Quienes las hablan comparten muchos conceptos, y las academias que las cultivan buscan trabajar cada vez más juntas, aprovechando las experiencias de las demás. Por eso, un gran premio literario que reconoce obras escritas en cualquiera de las lenguas romances es, sin duda, un modelo a seguir.
–La identidad y la migración están en el centro de su obra. ¿Qué lo llevó a hacer de estos temas el eje de su escritura?
–Está ligado tanto a mi propio recorrido como a mi manera de observar el mundo. Cuando uno crece en un país como el Líbano, con numerosas comunidades religiosas y varias tradiciones lingüísticas, y después emigra a otro continente para escribir en una lengua que no es la materna, inevitablemente se vuelve sensible a las cuestiones identitarias. Con el paso de los años comprendí que estos temas se habían vuelto cada vez más universales y decisivos. Por eso la cuestión de la identidad ha ocupado un lugar creciente en mis libros.
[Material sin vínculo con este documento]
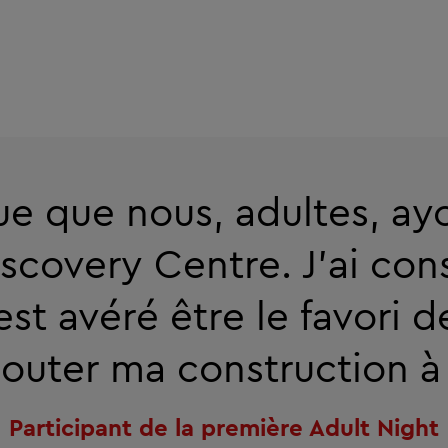
que que nous, adultes, ay
iscovery Centre. J'ai cons
s'est avéré être le favori d
ajouter ma construction à
Participant de la première Adult Night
–Como exiliado libanés que vive en Francia, ¿cómo ha moldeado esa experiencia su mirada sobre el mundo y su escritura?
–Para mí, emigrar a Francia en 1976 no fue una experiencia traumática. Lo difícil fue ver a mi país natal hundirse en una guerra fratricida de la que no ha logrado recuperarse. Eso me causa una tristeza profunda que nunca desaparece. Pero llegar a Francia e integrarme poco a poco a su sociedad fue una fuente de alegría más que de sufrimiento. Adopté con entusiasmo su cultura, su historia, su modo de vida y, por supuesto, su lengua, que había aprendido en la escuela y que con el tiempo ocupó un lugar cada vez más central en mi vida. La lengua no es solo una herramienta: orienta nuestra forma de pensar. No se escribe exactamente lo mismo en una lengua o en otra.
–Ha hablado a menudo de una crisis de la civilización contemporánea. ¿Cuál cree que es su signo más alarmante?
–Los síntomas son innumerables, pero el aspecto que quisiera destacar es la desaparición de todo orden mundial digno de ese nombre. Una de las consecuencias de esta situación es la nueva carrera armamentista que se ha desarrollado en los últimos años, especialmente entre Estados Unidos, China y Rusia. Solo vemos una parte de esa competencia, pero hay otra gran parte invisible, lo que la hace aún más inquietante: sobre todo en el ámbito de las armas nucleares y biológicas. También en el vasto terreno de la inteligencia artificial.